-- Opening Marker --

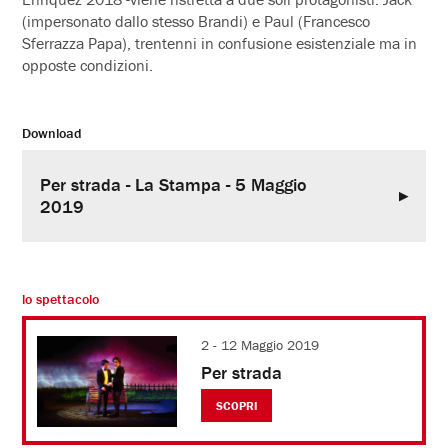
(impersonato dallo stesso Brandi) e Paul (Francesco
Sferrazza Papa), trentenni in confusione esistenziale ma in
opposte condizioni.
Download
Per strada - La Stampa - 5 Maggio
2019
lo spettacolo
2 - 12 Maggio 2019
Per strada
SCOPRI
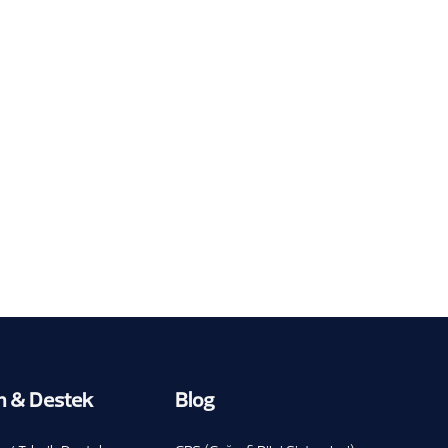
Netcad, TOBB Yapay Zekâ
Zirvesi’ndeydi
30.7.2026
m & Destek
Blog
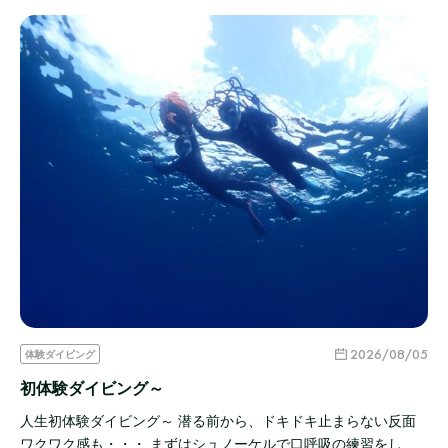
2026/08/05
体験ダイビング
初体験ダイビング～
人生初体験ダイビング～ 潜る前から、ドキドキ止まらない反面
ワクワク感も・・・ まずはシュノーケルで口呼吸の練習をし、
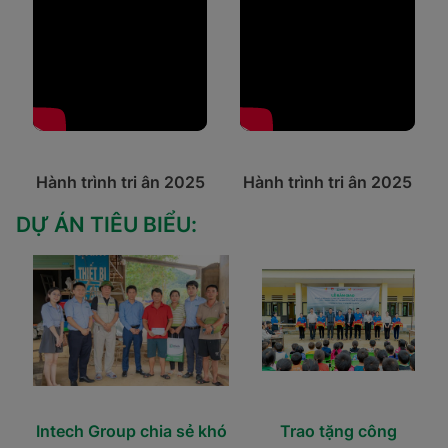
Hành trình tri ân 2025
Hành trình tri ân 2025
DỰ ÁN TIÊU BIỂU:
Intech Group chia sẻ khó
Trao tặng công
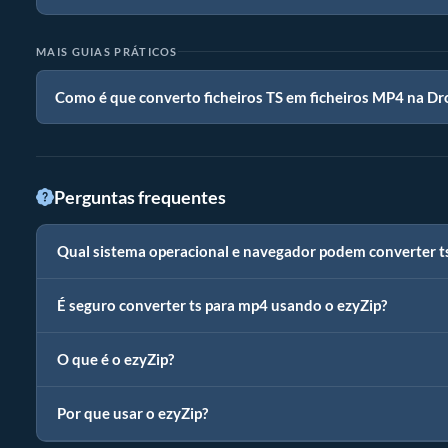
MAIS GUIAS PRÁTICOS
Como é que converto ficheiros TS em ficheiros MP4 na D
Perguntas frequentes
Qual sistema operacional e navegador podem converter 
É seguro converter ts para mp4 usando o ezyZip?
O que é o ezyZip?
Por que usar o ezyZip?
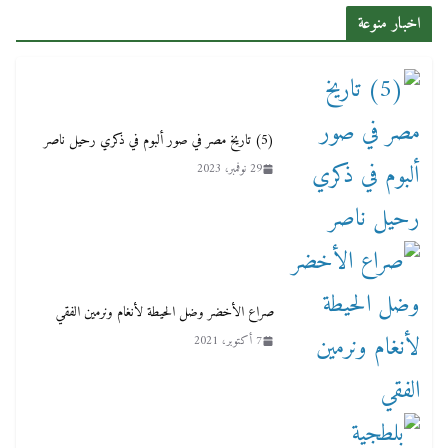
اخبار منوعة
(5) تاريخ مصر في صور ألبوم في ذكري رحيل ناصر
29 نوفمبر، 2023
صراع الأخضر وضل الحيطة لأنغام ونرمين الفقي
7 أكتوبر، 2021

-- Closing Marker --

### PROBLEM STATEMENT:
Reproduce exactly the lines above starting at the line containing "人生初体験ダイビング～ 潜る前から、ドキドキ止まらない反面" and ending at the line containing "Como é que converto", including both, but not the pictures.

### WORKED SOLUTION:
人生初体験ダイビング～ 潜る前から、ドキドキ止まらない反面
ワクワク感も・・・ まずはシュノーケルで口呼吸の練習をし、
Hành trình tri ân 2025
Hành trình tri ân 2025
DỰ ÁN TIÊU BIỂU:
Intech Group chia sẻ khó
Trao tặng công
MAIS GUIAS PRÁTICOS
Como é que converto ficheiros TS em ficheiros MP4 na D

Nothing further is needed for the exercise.